## TASK PROMPT
The expected output is the line holding "AWL-250BL18.pdf" plus every line after it through the end of the listing, copied exactly.

[PROVIDED INFORMATION Boundary: Start]

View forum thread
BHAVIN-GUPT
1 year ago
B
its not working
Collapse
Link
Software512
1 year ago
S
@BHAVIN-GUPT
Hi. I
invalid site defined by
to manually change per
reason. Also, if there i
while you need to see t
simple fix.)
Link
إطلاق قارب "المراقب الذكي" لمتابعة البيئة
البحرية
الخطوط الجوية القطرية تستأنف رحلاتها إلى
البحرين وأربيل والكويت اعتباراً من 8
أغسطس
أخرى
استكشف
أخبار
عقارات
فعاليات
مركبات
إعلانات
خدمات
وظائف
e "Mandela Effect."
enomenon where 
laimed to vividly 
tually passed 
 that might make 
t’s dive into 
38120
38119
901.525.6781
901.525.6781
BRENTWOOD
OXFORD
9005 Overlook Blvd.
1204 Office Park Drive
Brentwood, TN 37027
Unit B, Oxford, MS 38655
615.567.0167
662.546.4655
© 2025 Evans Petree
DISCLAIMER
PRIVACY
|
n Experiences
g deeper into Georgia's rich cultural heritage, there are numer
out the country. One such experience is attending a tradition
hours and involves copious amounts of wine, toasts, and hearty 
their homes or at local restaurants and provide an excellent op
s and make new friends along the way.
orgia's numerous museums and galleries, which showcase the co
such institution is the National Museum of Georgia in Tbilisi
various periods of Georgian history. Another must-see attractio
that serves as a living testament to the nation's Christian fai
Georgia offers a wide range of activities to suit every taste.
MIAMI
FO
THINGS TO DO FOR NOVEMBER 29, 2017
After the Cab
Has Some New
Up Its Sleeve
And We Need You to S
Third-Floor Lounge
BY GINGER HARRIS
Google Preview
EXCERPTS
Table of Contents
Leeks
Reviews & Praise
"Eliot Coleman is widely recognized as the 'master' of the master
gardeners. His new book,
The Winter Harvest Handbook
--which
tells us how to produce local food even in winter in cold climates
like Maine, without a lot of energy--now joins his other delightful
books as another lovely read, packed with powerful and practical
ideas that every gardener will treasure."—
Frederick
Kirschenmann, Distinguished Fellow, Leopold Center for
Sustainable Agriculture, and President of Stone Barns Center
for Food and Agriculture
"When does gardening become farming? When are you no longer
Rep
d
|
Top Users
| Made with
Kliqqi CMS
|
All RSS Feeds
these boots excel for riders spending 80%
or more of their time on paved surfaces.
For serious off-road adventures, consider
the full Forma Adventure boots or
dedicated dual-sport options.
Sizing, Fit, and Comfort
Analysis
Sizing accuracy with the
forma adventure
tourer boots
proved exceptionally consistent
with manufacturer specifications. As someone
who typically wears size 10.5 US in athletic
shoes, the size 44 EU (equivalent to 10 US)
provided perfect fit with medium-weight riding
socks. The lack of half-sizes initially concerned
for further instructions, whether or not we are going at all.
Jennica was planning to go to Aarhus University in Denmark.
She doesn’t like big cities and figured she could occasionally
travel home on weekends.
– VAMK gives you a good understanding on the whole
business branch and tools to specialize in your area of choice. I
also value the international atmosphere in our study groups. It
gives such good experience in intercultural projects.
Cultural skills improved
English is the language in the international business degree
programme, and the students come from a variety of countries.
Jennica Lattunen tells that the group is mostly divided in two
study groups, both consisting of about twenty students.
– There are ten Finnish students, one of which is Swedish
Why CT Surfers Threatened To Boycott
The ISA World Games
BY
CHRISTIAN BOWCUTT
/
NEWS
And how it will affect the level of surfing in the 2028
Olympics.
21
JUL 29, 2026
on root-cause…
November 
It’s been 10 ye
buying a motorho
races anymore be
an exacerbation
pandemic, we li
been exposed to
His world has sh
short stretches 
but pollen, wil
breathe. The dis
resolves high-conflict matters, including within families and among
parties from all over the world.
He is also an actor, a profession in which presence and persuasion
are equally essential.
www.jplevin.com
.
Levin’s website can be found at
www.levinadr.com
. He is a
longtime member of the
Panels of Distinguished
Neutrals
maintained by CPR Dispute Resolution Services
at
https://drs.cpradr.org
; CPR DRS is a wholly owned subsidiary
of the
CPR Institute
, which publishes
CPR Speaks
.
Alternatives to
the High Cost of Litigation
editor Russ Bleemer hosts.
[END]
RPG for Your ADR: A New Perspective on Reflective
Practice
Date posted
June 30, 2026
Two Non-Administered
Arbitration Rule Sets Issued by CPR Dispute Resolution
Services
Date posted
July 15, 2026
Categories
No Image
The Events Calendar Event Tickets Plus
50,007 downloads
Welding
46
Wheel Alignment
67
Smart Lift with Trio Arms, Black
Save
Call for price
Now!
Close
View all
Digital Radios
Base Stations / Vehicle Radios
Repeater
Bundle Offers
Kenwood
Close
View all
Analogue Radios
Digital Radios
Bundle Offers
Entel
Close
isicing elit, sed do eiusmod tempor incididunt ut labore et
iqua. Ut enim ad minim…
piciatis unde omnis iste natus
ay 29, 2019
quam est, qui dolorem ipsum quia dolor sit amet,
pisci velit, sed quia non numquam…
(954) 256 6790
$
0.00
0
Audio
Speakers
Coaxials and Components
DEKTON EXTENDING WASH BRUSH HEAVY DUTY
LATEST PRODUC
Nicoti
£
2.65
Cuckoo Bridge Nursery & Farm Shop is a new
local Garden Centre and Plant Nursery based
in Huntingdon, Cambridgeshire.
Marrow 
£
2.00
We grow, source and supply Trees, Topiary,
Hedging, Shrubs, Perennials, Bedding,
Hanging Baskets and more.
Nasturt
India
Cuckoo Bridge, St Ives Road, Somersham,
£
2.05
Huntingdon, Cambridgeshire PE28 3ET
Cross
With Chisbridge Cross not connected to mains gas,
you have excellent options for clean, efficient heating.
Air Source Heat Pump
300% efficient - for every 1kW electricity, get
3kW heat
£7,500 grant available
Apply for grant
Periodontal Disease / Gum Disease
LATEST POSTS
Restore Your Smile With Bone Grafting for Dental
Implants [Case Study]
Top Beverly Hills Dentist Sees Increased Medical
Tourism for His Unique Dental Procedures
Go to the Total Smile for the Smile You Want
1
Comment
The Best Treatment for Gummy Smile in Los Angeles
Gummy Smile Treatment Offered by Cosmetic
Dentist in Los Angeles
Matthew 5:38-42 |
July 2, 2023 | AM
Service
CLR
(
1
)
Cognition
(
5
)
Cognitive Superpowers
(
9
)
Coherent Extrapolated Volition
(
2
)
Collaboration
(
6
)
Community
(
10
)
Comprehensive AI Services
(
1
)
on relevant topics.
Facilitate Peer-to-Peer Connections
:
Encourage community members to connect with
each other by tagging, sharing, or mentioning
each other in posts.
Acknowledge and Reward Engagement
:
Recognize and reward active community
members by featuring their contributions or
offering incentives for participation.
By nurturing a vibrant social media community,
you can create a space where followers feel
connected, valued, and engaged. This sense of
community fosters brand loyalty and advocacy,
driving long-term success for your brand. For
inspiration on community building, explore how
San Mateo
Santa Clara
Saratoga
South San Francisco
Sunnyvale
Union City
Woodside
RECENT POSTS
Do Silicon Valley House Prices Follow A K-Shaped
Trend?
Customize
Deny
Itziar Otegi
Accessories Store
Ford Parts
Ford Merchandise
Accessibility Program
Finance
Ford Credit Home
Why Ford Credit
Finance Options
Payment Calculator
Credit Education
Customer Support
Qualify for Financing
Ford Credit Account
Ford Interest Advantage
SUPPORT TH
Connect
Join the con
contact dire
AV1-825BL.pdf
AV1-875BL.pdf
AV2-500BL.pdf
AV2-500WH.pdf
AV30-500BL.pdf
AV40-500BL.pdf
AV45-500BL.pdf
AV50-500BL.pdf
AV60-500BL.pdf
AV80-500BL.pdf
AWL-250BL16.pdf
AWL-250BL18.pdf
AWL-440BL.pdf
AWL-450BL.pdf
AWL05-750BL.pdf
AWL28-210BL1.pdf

[PROVIDED INFORMATION Boundary: End]

## PROBLEM SOLUTION
AWL-250BL18.pdf
AWL-440BL.pdf
AWL-450BL.pdf
AWL05-750BL.pdf
AWL28-210BL1.pdf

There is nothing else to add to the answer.